Data records: Begin

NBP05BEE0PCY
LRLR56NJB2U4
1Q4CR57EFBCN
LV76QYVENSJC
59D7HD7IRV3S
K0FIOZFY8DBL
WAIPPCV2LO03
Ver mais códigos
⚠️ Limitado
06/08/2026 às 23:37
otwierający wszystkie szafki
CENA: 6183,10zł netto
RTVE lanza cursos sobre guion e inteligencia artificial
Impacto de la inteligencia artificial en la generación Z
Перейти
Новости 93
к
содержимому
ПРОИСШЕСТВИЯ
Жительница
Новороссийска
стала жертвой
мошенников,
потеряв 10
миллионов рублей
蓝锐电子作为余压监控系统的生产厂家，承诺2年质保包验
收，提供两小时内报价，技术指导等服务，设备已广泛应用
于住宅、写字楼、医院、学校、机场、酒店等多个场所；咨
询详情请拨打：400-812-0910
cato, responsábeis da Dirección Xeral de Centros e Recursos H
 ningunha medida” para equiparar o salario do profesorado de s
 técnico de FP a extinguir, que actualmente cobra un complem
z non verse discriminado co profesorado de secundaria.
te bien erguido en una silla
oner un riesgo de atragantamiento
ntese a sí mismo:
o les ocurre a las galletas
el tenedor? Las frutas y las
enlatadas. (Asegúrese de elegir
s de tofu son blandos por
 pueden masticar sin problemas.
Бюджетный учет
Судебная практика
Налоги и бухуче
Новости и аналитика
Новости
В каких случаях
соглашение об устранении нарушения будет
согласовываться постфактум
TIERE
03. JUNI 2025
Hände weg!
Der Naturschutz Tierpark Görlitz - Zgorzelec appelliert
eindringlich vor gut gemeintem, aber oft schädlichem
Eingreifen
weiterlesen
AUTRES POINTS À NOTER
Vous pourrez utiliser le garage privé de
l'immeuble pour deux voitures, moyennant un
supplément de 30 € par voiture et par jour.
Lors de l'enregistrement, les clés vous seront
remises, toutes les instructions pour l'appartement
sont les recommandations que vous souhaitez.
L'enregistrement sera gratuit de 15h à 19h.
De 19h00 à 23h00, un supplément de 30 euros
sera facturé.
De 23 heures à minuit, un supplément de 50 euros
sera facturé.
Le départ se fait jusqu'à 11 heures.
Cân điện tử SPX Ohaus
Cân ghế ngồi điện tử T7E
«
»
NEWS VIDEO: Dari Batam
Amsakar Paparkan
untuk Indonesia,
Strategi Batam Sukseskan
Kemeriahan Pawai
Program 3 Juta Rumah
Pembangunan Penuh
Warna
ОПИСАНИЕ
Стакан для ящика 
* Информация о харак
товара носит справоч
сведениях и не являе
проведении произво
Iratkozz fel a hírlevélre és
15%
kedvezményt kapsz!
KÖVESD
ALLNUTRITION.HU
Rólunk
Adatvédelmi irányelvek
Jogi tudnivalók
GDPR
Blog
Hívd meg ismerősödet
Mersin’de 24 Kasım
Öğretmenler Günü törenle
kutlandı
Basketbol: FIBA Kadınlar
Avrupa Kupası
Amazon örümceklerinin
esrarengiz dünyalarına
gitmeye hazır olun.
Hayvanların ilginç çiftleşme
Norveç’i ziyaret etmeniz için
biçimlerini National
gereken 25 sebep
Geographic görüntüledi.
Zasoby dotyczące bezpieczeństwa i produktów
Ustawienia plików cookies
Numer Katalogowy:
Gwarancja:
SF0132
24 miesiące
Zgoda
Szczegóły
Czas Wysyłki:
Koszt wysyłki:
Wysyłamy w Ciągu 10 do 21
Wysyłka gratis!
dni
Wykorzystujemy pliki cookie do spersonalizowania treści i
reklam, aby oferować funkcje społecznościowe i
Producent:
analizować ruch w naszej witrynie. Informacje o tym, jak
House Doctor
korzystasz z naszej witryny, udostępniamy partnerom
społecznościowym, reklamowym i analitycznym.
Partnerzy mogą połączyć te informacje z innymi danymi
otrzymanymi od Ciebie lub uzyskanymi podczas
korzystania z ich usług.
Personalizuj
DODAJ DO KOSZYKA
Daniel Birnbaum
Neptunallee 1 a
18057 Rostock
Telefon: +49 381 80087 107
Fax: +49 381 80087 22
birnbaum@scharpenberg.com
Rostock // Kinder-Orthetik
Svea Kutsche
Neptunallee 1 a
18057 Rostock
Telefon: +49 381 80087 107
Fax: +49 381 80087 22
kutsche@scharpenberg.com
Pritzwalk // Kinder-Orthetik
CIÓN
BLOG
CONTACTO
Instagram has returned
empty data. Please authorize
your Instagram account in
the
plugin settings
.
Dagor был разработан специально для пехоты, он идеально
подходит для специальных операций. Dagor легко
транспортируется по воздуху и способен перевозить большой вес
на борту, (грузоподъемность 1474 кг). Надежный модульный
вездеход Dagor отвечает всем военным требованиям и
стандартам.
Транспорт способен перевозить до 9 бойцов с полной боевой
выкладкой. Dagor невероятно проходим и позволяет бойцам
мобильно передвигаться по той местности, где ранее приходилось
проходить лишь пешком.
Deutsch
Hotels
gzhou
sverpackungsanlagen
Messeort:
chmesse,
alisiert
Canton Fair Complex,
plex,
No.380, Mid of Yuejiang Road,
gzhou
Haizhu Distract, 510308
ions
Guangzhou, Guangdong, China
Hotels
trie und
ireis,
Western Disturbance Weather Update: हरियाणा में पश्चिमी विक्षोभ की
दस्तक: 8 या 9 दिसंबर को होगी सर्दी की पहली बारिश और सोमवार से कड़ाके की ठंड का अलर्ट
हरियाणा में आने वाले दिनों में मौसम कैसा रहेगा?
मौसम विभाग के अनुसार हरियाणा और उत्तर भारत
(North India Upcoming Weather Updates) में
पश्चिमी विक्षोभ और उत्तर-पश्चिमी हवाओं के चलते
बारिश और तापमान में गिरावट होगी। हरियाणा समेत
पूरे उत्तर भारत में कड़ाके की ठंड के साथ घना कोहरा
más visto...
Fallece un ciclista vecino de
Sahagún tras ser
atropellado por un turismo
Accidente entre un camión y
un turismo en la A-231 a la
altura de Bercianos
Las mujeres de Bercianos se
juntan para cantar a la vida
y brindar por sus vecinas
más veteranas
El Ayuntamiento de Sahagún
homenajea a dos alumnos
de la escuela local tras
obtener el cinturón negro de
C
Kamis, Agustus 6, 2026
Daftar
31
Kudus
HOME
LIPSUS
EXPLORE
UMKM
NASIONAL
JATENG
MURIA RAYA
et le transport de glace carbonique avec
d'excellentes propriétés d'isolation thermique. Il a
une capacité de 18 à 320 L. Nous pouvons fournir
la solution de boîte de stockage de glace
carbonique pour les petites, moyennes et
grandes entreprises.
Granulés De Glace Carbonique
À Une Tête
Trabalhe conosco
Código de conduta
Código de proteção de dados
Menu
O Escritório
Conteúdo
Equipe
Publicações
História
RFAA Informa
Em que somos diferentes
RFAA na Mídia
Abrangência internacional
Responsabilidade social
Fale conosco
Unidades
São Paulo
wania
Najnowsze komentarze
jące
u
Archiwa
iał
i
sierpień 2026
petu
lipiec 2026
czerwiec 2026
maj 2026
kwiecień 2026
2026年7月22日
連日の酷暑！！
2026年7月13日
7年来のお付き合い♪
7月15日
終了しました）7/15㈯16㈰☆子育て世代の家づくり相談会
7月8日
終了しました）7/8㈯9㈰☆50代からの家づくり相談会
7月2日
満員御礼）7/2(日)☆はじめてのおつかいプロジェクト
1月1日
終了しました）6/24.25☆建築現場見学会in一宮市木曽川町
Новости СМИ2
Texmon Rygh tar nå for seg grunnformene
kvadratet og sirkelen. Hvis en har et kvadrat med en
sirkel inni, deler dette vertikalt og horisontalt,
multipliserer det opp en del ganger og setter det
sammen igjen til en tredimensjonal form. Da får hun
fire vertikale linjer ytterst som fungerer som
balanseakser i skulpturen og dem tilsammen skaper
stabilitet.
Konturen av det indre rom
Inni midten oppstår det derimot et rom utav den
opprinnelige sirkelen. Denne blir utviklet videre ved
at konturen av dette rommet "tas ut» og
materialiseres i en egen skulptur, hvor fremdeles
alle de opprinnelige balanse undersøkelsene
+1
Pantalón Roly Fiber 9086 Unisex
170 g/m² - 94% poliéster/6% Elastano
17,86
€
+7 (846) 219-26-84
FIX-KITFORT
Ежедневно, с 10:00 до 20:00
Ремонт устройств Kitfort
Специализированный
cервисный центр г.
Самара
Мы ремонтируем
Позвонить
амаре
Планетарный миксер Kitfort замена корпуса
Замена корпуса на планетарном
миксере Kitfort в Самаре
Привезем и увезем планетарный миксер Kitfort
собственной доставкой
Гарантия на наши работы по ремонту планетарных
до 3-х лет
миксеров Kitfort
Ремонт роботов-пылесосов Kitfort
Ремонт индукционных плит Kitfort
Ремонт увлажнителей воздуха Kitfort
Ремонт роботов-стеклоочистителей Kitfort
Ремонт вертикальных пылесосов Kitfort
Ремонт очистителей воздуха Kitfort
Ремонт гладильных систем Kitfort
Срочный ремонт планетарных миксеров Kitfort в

Data records: End

From the material above, gather all lines that include the string "turismo" and copy them.

atropellado por un turismo
un turismo en la A-231 a la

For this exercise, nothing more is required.